By Chris Burke
December 05, 2012

Mark Sanchez (left) was replaced by Greg McElroy in last Sunday's win against the Cardinals. (CSM /Landov) Mark Sanchez (right) was replaced by Greg McElroy in last Sunday's win against the Cardinals. (CSM /Landov)

The mistake that the New York Jets made did not necessarily come Wednesday, when Rex Ryan announced that Mark Sanchez would be his starting quarterback again in Week 14. The real error occurred, as just about everyone speculated then and has continued to point out since, back in March, when the franchise handed Sanchez a contract extension with $58 million-plus over five years and $20 million in guarantees.

Now everyone tries to act surprised when Sanchez holds off Captain Sideshow, Tim Tebow, or when the Jets opt for Sanchez over Greg McElroy, despite the latter's relief win in Week 13.

But this situation is what it is. The Jets believed in March that Sanchez was their QB of the present and future. Financially, they're stuck with that approach, even as another season slips away.

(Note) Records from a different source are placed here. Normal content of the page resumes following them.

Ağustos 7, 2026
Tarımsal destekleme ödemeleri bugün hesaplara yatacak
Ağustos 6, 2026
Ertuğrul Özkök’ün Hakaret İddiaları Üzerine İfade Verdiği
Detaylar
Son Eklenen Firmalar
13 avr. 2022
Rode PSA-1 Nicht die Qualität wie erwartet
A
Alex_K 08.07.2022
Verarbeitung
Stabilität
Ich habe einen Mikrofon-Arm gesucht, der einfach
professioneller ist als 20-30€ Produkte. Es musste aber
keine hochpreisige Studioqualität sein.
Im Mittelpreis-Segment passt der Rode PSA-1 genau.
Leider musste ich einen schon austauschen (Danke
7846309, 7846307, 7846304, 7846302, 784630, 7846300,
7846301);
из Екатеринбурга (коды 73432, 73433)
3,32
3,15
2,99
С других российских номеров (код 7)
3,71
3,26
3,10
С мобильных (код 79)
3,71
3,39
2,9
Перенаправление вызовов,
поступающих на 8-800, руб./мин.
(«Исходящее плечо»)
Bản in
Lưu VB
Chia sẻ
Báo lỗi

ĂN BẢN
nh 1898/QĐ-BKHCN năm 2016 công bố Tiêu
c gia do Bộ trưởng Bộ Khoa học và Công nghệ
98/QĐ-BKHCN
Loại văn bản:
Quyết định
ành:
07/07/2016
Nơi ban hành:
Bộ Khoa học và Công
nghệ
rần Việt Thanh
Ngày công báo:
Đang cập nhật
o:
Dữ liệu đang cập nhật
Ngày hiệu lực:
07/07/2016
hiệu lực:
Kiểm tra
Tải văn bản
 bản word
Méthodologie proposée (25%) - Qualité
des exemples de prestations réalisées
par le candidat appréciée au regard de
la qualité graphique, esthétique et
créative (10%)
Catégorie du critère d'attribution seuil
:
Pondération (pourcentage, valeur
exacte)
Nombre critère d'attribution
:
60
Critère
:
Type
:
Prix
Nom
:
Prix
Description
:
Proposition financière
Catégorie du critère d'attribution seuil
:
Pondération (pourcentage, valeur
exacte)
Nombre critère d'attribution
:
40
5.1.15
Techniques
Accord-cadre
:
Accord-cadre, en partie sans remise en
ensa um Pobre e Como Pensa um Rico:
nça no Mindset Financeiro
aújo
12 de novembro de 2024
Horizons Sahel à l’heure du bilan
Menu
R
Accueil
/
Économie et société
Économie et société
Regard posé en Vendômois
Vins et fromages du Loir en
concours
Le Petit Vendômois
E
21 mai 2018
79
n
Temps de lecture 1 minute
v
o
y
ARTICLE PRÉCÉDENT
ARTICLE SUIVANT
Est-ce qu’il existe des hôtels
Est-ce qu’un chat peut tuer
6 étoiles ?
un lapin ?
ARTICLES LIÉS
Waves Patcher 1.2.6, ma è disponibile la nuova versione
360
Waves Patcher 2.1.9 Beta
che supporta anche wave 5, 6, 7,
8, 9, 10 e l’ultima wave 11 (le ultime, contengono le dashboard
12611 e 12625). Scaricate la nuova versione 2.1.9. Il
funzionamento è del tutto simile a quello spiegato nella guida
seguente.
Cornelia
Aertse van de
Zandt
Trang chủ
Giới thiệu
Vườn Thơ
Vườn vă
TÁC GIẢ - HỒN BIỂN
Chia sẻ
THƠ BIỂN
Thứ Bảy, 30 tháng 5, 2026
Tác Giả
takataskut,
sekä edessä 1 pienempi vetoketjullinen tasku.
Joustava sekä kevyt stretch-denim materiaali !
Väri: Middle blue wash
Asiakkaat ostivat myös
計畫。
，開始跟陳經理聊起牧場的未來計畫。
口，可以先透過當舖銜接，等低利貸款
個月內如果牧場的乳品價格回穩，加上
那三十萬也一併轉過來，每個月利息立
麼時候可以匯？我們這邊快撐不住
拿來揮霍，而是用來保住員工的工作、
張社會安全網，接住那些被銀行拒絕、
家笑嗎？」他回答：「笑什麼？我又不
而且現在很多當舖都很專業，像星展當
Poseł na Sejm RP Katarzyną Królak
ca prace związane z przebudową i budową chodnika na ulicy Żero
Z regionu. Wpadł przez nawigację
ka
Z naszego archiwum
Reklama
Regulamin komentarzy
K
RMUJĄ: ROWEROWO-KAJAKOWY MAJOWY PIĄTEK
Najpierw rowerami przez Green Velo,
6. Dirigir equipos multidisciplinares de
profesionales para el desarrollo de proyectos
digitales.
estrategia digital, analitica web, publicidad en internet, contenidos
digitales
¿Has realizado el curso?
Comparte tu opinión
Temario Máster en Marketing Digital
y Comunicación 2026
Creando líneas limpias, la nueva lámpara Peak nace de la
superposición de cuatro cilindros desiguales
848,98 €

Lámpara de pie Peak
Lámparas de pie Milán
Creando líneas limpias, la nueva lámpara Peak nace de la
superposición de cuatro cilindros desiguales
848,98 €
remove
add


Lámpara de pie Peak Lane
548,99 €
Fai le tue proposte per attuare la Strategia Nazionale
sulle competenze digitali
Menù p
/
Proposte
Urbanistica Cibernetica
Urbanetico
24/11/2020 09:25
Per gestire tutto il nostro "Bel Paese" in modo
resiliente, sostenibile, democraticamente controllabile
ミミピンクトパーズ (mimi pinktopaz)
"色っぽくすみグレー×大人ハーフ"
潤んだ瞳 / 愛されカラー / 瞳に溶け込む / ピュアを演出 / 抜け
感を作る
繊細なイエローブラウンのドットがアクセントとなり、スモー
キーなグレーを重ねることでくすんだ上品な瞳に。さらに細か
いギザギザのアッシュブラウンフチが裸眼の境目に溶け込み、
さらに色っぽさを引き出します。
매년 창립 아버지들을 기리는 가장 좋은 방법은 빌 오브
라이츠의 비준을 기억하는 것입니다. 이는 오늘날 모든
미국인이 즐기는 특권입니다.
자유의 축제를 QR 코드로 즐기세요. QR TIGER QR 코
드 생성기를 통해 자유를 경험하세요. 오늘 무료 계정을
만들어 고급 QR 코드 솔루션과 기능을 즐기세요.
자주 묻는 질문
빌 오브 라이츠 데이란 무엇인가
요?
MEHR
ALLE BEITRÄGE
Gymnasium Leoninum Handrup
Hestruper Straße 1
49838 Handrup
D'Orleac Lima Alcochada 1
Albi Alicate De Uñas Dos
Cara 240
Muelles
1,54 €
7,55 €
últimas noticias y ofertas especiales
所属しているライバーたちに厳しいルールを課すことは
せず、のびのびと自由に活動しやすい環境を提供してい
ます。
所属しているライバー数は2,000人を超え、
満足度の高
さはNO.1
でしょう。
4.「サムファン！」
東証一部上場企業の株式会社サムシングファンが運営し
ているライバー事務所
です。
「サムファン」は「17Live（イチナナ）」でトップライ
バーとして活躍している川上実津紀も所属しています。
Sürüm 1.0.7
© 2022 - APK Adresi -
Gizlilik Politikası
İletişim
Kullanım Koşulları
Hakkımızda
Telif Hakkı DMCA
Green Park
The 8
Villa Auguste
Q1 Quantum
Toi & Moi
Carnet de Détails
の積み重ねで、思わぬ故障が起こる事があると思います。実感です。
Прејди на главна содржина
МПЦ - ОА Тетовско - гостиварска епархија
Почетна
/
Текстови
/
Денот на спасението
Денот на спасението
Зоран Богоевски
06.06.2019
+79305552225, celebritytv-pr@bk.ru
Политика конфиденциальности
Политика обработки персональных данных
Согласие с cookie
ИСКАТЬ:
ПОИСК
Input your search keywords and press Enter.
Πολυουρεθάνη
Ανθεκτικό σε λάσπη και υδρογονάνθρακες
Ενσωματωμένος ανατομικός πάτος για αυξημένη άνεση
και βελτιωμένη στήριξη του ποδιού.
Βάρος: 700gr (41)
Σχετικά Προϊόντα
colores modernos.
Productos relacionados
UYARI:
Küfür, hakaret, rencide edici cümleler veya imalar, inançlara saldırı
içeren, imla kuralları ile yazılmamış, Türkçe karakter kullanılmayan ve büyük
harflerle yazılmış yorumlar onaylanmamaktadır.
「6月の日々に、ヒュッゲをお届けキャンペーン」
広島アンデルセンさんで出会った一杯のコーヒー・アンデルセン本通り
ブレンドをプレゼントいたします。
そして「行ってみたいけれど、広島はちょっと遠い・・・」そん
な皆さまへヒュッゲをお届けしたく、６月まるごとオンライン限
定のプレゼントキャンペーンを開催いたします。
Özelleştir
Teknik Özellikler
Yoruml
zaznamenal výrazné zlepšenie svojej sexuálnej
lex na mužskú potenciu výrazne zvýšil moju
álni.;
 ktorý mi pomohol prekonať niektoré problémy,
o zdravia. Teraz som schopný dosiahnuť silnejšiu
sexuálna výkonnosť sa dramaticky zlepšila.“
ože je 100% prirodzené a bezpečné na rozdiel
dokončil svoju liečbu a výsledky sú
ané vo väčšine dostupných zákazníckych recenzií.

We're free to ponder, of course, what exactly the Jets saw in Sanchez that the rest of us did not when they placed that extension on the table. Sanchez had his best season, statistically, in 2011, but it was more of a slow climb from his past years than a major breakthrough -- a 78.2 QB rating in 2011, compared to 75.3 the season prior; a 56.7 percent completion rate vs. 54.8 in 2010. The one big number trending in Sanchez's favor was his touchdown passes, from 12 in his rookie season to 17 in 2010 and up to 26 last season. But his interceptions also rose from '10 to '11 (13 to 18), and the Jets dropped from an 11-5 playoff team in 2010 to an 8-8 disappointment in 2011.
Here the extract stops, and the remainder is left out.